1月14日の日記

2限の確率と統計という授業でレポートが出ていたので取り組む。最尤推定法は授業でやったということだったから、パラメータ推定についてフィッシャー情報量を相対エントロピーから導出したあと、この逆行列が共分散行列の下限となること(クラメールラオ不等式)を示し、あとはシャノンエントロピーの定義と意味をちょこちょこと書いて提出した。フィッシャー情報量の意味と相対エントロピーの関係については結局よく理解できずにいる。

 

 

3限の量子力学Cの授業終わりに、ab先生にいくつか質問をする。

 

フェルミオン弦では、弦の振動の生成消滅演算子に反交換関係を課しますが、複数個の同種フェルミオン間に成立する排他律と、一粒子(一個の弦)の内的な振動モードの個数というのは別物ではないですか。QFTにおいてスピノル場の生成消滅演算子を反交換関係で置くのは理解できるのですが。」

「超弦というのはあくまで仮説です。ここでの反交換関係も当然仮説です。そういうものを導入して超対称性を考えるとアノマリーを消せるというだけです。」

 

「カラビヤウ多様体上の位相不変量が粒子の質量を決めるということですが、標準模型に含まれる有質量粒子は全て弦の段階ではmasslessで、ヒッグス機構によって質量を獲得します。カラビヤウ多様体とヒッグス機構はどのような関わりを持つのでしょうか」

「ヒッグス場の性質(自発的対称性の破れが起こるかどうか、など)が、カラビヤウ多様体上の位相幾何学的な性質で決まります。

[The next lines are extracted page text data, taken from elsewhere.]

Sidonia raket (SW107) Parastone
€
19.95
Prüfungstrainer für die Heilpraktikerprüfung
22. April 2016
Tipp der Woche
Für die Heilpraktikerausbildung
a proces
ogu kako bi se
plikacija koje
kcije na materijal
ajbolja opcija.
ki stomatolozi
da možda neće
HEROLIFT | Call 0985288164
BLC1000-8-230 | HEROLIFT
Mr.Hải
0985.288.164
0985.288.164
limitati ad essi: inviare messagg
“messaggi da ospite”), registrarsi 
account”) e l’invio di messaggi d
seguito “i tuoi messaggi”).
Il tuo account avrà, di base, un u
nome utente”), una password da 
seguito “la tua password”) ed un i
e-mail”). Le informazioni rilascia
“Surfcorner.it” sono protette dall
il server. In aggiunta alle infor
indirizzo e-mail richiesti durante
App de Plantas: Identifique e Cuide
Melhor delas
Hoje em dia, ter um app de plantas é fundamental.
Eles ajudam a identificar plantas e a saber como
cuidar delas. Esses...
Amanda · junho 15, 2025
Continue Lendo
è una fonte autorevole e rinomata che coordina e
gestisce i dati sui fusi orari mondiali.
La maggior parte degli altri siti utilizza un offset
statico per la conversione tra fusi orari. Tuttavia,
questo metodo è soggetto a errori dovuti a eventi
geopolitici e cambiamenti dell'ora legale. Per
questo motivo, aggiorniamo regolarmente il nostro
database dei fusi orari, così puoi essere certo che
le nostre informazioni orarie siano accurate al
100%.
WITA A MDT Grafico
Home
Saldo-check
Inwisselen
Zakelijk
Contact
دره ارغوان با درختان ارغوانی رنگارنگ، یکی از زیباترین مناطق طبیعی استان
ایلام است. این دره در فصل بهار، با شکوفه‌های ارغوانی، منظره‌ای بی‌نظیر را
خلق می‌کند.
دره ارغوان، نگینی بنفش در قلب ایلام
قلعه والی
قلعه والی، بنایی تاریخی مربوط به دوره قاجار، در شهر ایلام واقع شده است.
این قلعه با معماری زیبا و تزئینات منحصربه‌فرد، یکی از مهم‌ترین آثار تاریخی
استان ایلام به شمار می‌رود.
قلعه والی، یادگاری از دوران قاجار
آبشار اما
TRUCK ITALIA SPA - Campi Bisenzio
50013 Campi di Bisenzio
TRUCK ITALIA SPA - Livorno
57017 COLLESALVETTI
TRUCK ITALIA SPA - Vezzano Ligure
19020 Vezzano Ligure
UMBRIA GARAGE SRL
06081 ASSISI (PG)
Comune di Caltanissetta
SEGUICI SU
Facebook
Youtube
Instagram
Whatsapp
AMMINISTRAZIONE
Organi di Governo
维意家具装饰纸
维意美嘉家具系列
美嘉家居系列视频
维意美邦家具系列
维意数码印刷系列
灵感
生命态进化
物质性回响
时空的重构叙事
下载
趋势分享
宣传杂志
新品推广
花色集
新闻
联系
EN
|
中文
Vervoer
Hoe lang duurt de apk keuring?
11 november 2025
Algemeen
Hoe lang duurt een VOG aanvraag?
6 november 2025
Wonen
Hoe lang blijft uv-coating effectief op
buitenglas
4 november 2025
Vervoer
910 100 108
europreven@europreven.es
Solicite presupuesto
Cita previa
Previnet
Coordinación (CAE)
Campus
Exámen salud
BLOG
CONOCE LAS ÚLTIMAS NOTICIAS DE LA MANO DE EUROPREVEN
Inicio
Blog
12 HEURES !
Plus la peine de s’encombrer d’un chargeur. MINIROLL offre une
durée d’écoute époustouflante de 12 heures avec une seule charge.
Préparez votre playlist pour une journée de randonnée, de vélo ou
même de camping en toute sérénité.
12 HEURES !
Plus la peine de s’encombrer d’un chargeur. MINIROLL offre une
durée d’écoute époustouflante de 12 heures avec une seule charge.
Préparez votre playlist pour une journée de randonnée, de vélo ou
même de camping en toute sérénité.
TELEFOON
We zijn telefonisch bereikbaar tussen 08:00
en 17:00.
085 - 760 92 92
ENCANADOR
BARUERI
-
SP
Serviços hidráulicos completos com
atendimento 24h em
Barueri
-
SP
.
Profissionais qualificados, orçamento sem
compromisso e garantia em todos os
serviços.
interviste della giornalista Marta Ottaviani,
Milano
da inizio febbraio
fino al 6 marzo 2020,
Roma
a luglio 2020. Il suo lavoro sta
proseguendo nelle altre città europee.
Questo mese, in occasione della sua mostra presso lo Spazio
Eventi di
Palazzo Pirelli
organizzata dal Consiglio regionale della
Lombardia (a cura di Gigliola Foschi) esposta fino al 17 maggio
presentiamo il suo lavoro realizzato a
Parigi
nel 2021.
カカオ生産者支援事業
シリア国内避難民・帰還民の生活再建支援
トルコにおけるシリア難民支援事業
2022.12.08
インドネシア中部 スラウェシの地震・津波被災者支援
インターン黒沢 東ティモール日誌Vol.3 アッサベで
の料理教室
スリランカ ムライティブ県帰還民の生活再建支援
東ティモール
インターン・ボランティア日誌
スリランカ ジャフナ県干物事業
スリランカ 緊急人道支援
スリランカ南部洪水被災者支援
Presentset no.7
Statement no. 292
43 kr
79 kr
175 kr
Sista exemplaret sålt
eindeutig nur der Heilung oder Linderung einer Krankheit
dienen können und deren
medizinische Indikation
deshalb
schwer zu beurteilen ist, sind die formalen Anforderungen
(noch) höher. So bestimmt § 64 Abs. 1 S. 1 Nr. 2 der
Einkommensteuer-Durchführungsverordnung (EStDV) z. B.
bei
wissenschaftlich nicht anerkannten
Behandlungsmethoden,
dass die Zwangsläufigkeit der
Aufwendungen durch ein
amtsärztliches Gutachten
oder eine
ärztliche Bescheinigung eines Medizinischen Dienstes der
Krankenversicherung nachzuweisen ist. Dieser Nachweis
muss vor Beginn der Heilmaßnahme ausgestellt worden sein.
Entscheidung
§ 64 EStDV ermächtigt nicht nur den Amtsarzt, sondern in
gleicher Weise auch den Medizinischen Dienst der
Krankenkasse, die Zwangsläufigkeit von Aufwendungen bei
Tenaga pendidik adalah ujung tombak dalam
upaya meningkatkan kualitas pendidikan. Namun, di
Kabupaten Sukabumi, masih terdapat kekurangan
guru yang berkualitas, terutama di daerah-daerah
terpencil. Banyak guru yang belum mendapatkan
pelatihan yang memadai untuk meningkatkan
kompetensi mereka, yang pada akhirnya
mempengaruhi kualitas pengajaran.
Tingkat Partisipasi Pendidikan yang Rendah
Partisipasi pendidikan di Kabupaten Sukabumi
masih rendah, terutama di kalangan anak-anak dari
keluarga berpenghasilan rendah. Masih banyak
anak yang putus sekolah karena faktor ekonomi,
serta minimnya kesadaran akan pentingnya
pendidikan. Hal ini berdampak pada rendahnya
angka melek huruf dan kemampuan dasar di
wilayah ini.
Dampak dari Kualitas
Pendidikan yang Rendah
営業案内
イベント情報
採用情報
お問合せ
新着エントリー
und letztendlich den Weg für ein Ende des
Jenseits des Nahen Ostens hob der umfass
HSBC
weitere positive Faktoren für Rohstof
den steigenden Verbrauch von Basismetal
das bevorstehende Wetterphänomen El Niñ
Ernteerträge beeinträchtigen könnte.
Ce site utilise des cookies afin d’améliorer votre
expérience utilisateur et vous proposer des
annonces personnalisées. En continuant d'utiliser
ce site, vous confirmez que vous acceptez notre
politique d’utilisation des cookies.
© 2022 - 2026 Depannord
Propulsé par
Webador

」

 

標準模型の3つの相互作用と重力は、スピン1、スピン2のゲージボソンが媒介しますね。」

「あとヒッグスがスピン0ですね。」

「スピン3以上のボソンが媒介する相互作用がないのは、masslessな第一励起状態のボソン弦が3階以上のテンソル場を作れないから、ということで合ってますか。逆に言うと高エネルギー領域においては、スピン3以上のボソンが媒介し、4つの相互作用のどれにも当てはまらない相互作用がいくつも現れるということですか。」

「それで合っていると思います。」

「ありがとうございます。」

最後の質問、弦理論はあっさりと答えを出してしまったが、標準模型にも回答はあるんだろうか?

 

その後、配属希望を出しているysd研の面接に行く。

志望理由を聞かれたので、素宇宙論の研究室で下積みするくらいなら生物物理で研究をする方が楽しいと思ったから、と答えた。卒研配属の条件を満たしていれば取ってくれるらしい。